Setiba dirumah Lula, Diki dibiarkan membersihkan diri didalam kamar tamu. Tak mungkin ia membawa Diki pulang kerumah orang tuanya, karena bisa saja orang tua Diki akan sangat panik dan tak berhenti menyalahkan dirinya sendiri atas kejadian ini.

Diki dibiarkan beristirahat hingga jam makan malam tiba. Setelah selesai menyantap makan malamnya, Lula meminta semua yang ada dimeja makan untuk meninggalkan ia dan Diki disana berdua.

Ya, semua yang bekerja disana akan malaksanakan acara makan bersama majikannya dimeja makan. Awalnya semua menolak karena tak enak hati, namun Lula mengatakan akan memecat mereka bagi yang tidak mau mekan bersamanya dimeja makan. Tak ada yang menolak jika menyangkut pekerjaan, apalagi bukankah ini rezeki bagi mereka, bisa merasakan makan enak dimeja makan yang luas dan mahal.
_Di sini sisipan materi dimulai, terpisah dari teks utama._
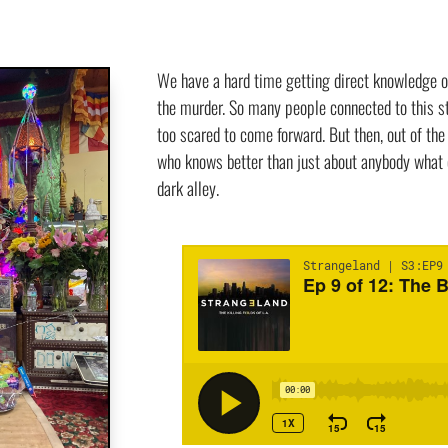
We have a hard time getting direct knowledge o
the murder. So many people connected to this st
too scared to come forward. But then, out of th
who knows better than just about anybody what 
dark alley.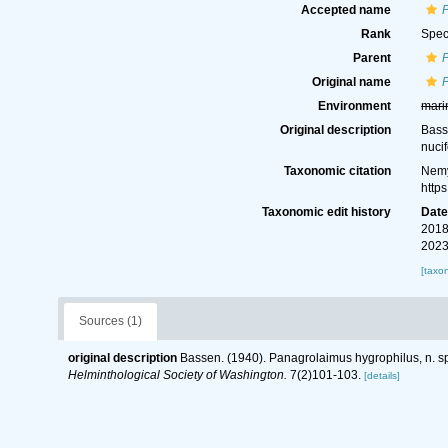
Accepted name
Rank
Spec
Parent
Original name
Environment
mari
Original description
Bass
nuci
Taxonomic citation
Nemy
http
Taxonomic edit history
Dat
2018
2023
[taxo
Sources (1)
original description
Bassen. (1940). Panagrolaimus hygrophilus, n. sp
Helminthological Society of Washington.
7(2)101-103.
[details]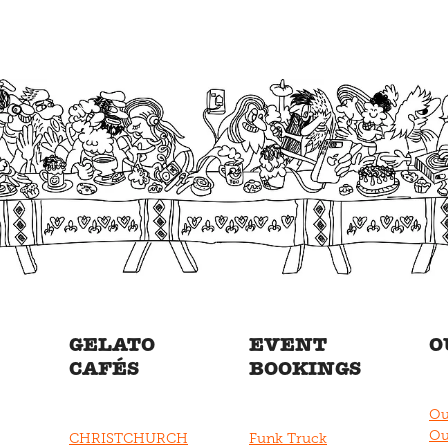
GELATO
EVENT
O
CAFÉS
BOOKINGS
Ou
Ou
CHRISTCHURCH
Funk Truck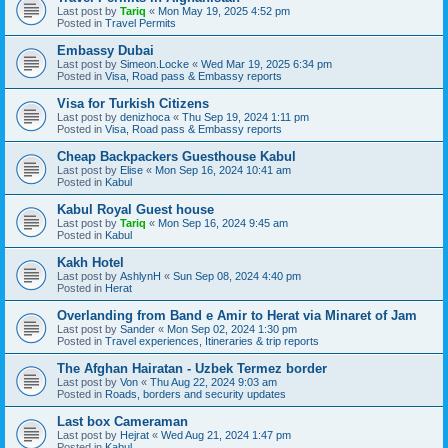
Last post by
Tariq
«
Mon May 19, 2025 4:52 pm
Posted in
Travel Permits
Embassy Dubai
Last post by
Simeon.Locke
«
Wed Mar 19, 2025 6:34 pm
Posted in
Visa, Road pass & Embassy reports
Visa for Turkish Citizens
Last post by
denizhoca
«
Thu Sep 19, 2024 1:11 pm
Posted in
Visa, Road pass & Embassy reports
Cheap Backpackers Guesthouse Kabul
Last post by
Elise
«
Mon Sep 16, 2024 10:41 am
Posted in
Kabul
Kabul Royal Guest house
Last post by
Tariq
«
Mon Sep 16, 2024 9:45 am
Posted in
Kabul
Kakh Hotel
Last post by
AshlynH
«
Sun Sep 08, 2024 4:40 pm
Posted in
Herat
Overlanding from Band e Amir to Herat via Minaret of Jam
Last post by
Sander
«
Mon Sep 02, 2024 1:30 pm
Posted in
Travel experiences, Itineraries & trip reports
The Afghan Hairatan - Uzbek Termez border
Last post by
Von
«
Thu Aug 22, 2024 9:03 am
Posted in
Roads, borders and security updates
Last box Cameraman
Last post by
Hejrat
«
Wed Aug 21, 2024 1:47 pm
Posted in
Kabul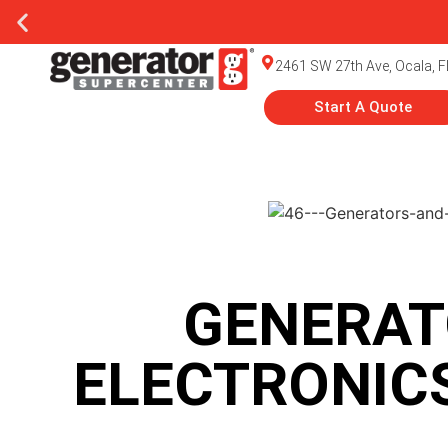
2461 SW 27th Ave, Ocala, F
Start A Quote
GENERAT
ELECTRONICS: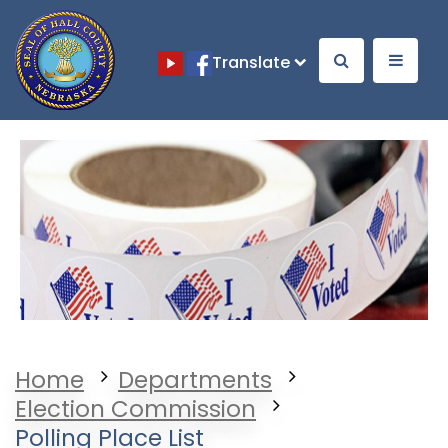
Translate
Opens in a new window
Opens in a new window
Home
Departments
Election Commission
Polling Place List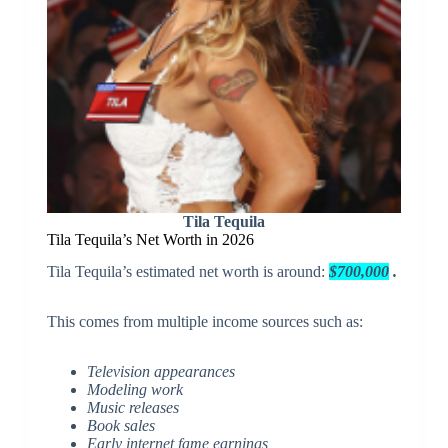
Tila Tequila
Tila Tequila’s Net Worth in 2026
Tila Tequila’s estimated net worth is around:
$700,000
.
This comes from multiple income sources such as:
Television appearances
Modeling work
Music releases
Book sales
Early internet fame earnings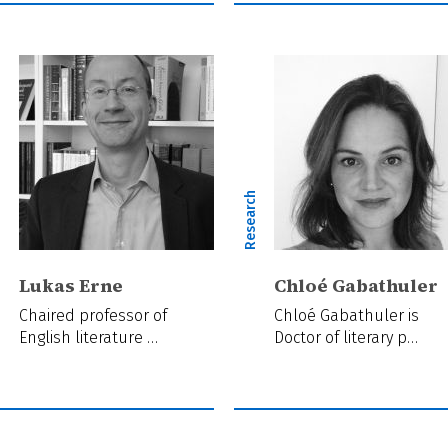
ch
Research
Lukas Erne
Chloé Gabathuler
Chaired professor of
Chloé Gabathuler is
English literature …
Doctor of literary p…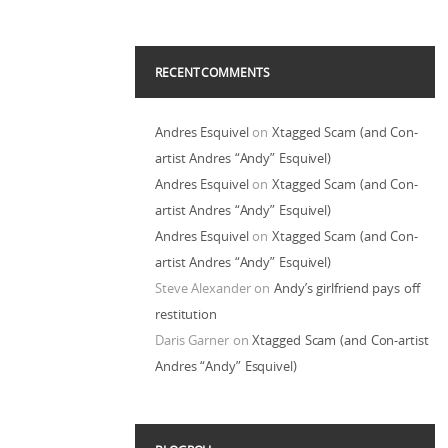
RECENT COMMENTS
Andres Esquivel
on
Xtagged Scam (and Con-
artist Andres “Andy” Esquivel)
Andres Esquivel
on
Xtagged Scam (and Con-
artist Andres “Andy” Esquivel)
Andres Esquivel
on
Xtagged Scam (and Con-
artist Andres “Andy” Esquivel)
Steve Alexander
on
Andy’s girlfriend pays off
restitution
Daris Garner
on
Xtagged Scam (and Con-artist
Andres “Andy” Esquivel)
Tapi untuk penjaga gerbang, mereka akan bergantian jadwal makan bersama, seperti hari ini si A dan besok si B.

Setelah semua orang pergi, Lula menyandarkan tubuhnya pada punggung kursi sambil menatap Diki yang menundukkan wajahnya.

"Sejak kapan?"

Diki tak berani menatap wajah Lula, ia tahu bahwa Lula sangat menyayanginya layaknya seorang adik. Meski usia mereka hanya berbeda satu tahun, tapi bagi Lula Diki itu masih anak kecil polos yang tak mengerti apapun. Ia sangat kasihan dengan pria baik hati ini.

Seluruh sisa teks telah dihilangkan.